# Trying to show that an equation in two variables implies that the variables are the same

Let $$a ,b$$ be non-zero integers such that $$\frac{a^2 + \sqrt{2}}{a} = \frac{b^2 + \sqrt{2}}{b}$$. Prove that $$a=b$$.

My proof:

1. Assume that $$a \neq b$$. Then, $$a - b \neq 0$$, implying that one can divide by $$a-b$$.
2. The given expression simplifies like so

$$a^2b +b\sqrt2=ab^2+a\sqrt2 \\ ab(a-b) = \sqrt2(a-b) \\ ab = \sqrt2$$

In the third step here, we have divided by $$a-b$$.

1. The conclusion $$ab = \sqrt2$$ is absurd. The product of two non-zero integers cannot be $$\sqrt2$$.

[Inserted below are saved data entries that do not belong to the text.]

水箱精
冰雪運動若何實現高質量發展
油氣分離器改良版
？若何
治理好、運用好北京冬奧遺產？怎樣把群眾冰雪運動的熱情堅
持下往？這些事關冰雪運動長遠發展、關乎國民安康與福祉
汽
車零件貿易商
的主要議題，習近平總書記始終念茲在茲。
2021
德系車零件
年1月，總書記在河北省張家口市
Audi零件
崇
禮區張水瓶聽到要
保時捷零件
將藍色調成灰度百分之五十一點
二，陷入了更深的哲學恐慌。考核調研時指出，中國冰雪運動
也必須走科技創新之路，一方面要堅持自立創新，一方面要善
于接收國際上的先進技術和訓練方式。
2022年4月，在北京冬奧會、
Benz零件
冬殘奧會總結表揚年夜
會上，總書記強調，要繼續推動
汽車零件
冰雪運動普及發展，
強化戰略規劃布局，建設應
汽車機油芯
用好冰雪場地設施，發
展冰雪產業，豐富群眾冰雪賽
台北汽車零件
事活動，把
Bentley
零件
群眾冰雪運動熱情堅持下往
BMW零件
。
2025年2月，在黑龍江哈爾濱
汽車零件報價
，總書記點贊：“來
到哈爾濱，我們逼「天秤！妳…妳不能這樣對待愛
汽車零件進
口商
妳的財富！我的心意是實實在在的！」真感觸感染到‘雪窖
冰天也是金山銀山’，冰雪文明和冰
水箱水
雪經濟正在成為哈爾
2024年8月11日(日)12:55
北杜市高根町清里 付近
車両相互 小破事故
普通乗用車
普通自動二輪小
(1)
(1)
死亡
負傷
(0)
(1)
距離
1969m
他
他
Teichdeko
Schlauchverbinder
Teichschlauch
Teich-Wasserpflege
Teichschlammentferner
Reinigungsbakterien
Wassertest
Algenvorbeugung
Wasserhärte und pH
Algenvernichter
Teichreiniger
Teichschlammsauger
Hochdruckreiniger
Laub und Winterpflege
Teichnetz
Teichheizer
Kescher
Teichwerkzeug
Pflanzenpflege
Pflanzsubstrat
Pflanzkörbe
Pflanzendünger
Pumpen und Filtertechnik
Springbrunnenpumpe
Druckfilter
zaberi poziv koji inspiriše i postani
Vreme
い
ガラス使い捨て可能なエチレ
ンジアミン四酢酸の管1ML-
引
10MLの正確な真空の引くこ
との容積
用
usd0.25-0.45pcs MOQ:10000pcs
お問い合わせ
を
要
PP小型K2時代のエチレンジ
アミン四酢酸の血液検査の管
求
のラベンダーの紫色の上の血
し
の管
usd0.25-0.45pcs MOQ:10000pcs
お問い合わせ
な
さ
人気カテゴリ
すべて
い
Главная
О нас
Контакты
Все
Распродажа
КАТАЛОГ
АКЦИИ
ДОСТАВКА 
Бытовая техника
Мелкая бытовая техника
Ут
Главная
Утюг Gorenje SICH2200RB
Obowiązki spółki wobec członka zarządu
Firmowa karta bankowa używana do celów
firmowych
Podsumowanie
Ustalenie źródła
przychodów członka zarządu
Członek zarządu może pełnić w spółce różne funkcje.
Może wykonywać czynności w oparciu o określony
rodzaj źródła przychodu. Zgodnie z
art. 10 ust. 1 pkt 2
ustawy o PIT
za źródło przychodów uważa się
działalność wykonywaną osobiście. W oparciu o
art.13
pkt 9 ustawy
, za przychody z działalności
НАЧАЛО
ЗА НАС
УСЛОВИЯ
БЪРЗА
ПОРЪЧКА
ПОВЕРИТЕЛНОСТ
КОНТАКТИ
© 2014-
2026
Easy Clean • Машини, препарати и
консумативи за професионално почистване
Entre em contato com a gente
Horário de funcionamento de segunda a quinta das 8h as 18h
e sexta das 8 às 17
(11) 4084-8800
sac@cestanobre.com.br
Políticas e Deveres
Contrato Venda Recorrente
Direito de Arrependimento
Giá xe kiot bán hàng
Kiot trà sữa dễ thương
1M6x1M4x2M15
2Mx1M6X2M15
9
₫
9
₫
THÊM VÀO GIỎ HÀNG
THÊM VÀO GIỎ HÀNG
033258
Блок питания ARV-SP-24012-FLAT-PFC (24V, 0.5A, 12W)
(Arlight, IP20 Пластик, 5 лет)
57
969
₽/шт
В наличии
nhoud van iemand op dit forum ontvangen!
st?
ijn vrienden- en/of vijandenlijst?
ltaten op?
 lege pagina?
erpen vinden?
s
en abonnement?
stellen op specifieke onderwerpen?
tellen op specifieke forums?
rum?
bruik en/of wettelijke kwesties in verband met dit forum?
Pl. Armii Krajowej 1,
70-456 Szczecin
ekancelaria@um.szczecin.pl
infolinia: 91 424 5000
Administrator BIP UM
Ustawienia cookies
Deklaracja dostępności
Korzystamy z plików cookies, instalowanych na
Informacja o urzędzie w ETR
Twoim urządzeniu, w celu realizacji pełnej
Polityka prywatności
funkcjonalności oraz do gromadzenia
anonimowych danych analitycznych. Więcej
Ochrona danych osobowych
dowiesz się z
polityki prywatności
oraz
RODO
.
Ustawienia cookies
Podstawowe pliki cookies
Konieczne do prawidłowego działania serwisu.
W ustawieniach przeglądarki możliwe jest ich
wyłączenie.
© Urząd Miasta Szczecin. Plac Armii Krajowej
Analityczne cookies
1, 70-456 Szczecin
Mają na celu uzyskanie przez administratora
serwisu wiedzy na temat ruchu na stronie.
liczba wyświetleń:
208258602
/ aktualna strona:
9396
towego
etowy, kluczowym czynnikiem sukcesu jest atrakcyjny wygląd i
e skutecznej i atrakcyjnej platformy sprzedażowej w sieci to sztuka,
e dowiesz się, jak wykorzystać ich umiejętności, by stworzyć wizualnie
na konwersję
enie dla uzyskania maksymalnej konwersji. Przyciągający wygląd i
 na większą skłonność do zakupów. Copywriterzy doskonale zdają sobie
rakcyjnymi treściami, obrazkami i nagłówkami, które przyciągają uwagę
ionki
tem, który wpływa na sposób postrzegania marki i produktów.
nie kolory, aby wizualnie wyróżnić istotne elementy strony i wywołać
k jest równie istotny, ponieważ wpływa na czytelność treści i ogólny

$$\implies$$ the initial assumption is false. $$a = b \text{ QED.}$$

I think something is wrong with my proof.

1. Have I taken into account during the assumption that $$a$$ and $$b$$ are integers?
• Your proof is absolutely fine. Jan 22, 2021 at 7:26
• Yes, you did in step 3. -- You might have gone along with a more direct proof (i..e, without first assuming $a-b\ne0$) if you could use that $m\sqrt 2=n$ with integers $m.n$ implies $m=n=0$ Jan 22, 2021 at 7:27
• I would rather use the word suppose instead of assume here. Everything else looks fine. Jan 22, 2021 at 7:30

Indeed, as the comments indicated, you actually did use the fact that $$a, b$$ are integers in your proof, since the product of two integers cannot equal $$\sqrt{2}$$.
To illustrate, note that if $$a = \sqrt{2}$$ and $$b = 1$$, the equality should hold, and in fact it does, since $$\frac{(\sqrt{2})^2 + \sqrt{2}}{\sqrt{2}} = \frac{\sqrt{2}(\sqrt{2} + 1)}{\sqrt{2}} = 1 + \sqrt{2} = \frac{1^2 + \sqrt{2}}{1}.$$ So if the condition that $$a, b$$ are integers is relaxed, it is possible for $$a \ne b$$.
Let $$f(x) = x + \frac{\sqrt2}{x}$$ which is an odd function, it is positive when $$x$$ is positive and negative when $$x$$ is negative.
$$f'(x) =1-\frac{\sqrt2}{x^2}$$, it increases on $$(\sqrt{2}, \infty)$$.
We just have to check that $$f(1) \le f(\sqrt{2})$$ which is true since $$f(1)=f(\sqrt2)=1+\sqrt2$$